Laut Drosten sind etwa 20 Prozent der positiv auf SARS-CoV-2 getesteten Erwachsenen asymptomatisch. In vielen Fällen sei die Person zwar zum Zeitpunkt des Tests asymptomatisch, entwickele aber zwei Tage später Symptome. Wenn die Viruslast hoch ist, sei der Patient hochinfektiös.

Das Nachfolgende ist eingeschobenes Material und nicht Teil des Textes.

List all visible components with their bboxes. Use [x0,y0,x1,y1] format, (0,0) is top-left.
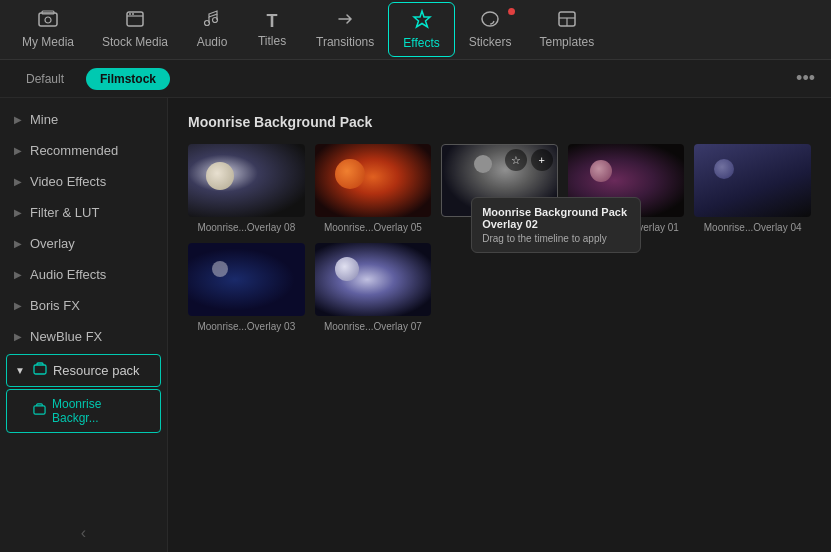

Auf die Frage, ob man anhand eines positiven Tests überhaupt aktive Viren erkennen kann, teilte Drosten nach Kittans „Stegreif-Protokoll“ mit: „Es gibt nicht den Fall, dass in der Probe nur Fragmente sind. Diese kommen daher, weil da eine Infektion war. Die Infektion ist schon vorbei. Die ist am Auslaufen. Die Patienten haben nach vier oder mehr Wochen noch echte Genome. Diese Patienten sind nach aller Wahrscheinlichkeit nicht mehr infektiös.“
Trotzdem handele es sich bei ihnen um echte Fälle, so Drosten. Diese müssten eine Infektion gehabt haben. Gleichzeitig gilt: „Nicht jeder ist infektiös oder auch krank, der positiv ist“, zitiert Kittan den Virologen weiter.
Man könne nicht ausschließen, ob jemand am Anfang oder am Ende der Krankheit sei. Der Charité-Virologe geht davon aus, dass anders als beim Influenza-Virus keine Grundimmunität in der Bevölkerung bestehe. Das sei „solide Grundauffassung“.
Der Untersuchungsausschuss zur „Untersuchung der Krisenpolitik der Landesregierung im Zusammenhang mit dem Coronavirus SARS-CoV-2 und der Erkrankung COVID-19“ wurde auf Antrag der AfD ins Leben gerufen und hat am 23. September 2020 seine Arbeit aufgenommen. Er soll umfassend aufklären, ob das Handeln oder auch das Unterlassen der Brandenburger Landesregierung, der politischen Leitungen der zuständigen Ministerien und der ihrer Aufsicht unterliegenden Behörden kurz vor und während der Corona-Pandemie geeignet, erforderlich und angemessen waren. Dabei steht insbesondere im Raum, ob und inwieweit die Virusverbreitung minimiert werden konnte und ob es bessere Alternativen gegeben hat, die die Regierung hätte ergreifen können.